Categories are the landmarks we use to navigate the bibliosphere and find titles we want to buy. But any classification scheme is limited by the ambiguity of language and the challenge of an ever expanding set of subjects and genres. Labels mean different things to different people, and titles often fall into multiple classifications. A publisher may classify a book one way, a bookstore may shelve it under an entirely different label, and a potential customer may never see it because they expect the book to be located in another section of the store.
Categories are the most familiar ways to find books, but certainly not the only method.

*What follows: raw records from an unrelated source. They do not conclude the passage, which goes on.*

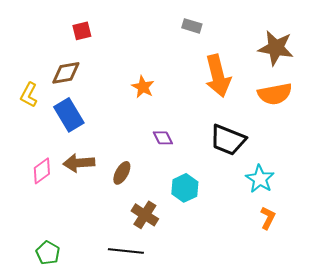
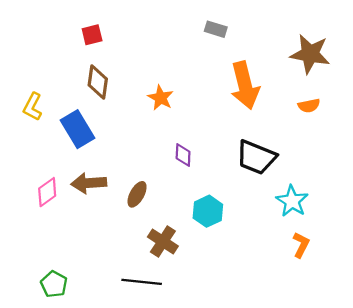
brown diamond: (66, 73) -> (98, 82), moved, turned -72
orange semicircle: (275, 94) -> (309, 106), size x0.6
purple diamond: (163, 138) -> (183, 155), turned 30

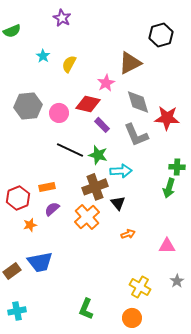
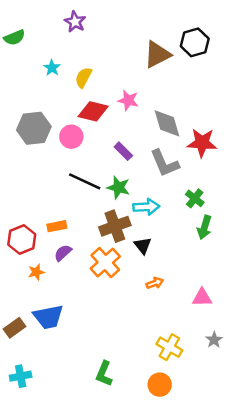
brown triangle: (130, 63) -> (157, 54), moved
pink star: (106, 83) -> (128, 100), turned -30
red diamond: (88, 104) -> (93, 111), moved
green cross: (177, 167) -> (195, 198), moved, turned 35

Tagging is a way for individuals to apply their own labels to a title and share them with others. Tagging is still new territory for many readers, but has the advantage of being a dynamic, collaborative classification system, a tool for recommendations and a scheme for navigating complex metadata all in one. (See “A social analysis of tagging” – Rashmi Sinha.) An interesting comparison of the tagging strategies of Amazon and LibraryThing is available on Thingology. The article highlights the need for a critical mass of tags in order to observe meaningful patterns that are useful to customers.
In a recent post on his blog, Steve Weber compared book finding features on Amazon. While categories were used more often than tags, neither was used nearly as frequently as “Search Inside the Book” or recommendations based on customer purchasing patterns. Part of the reason may be due to Amazon’s emphasis on the latter two methods of book finding vs. tags and categories. The future of book finding may ultimately belong to software that observes how we search for books, tracks what we buy, makes cogent recommendations and shows us excerpts of the best candidates for purchase. With enough metadata available, we may turn the task of book finding over to “smart agents” – software that does the searching for us.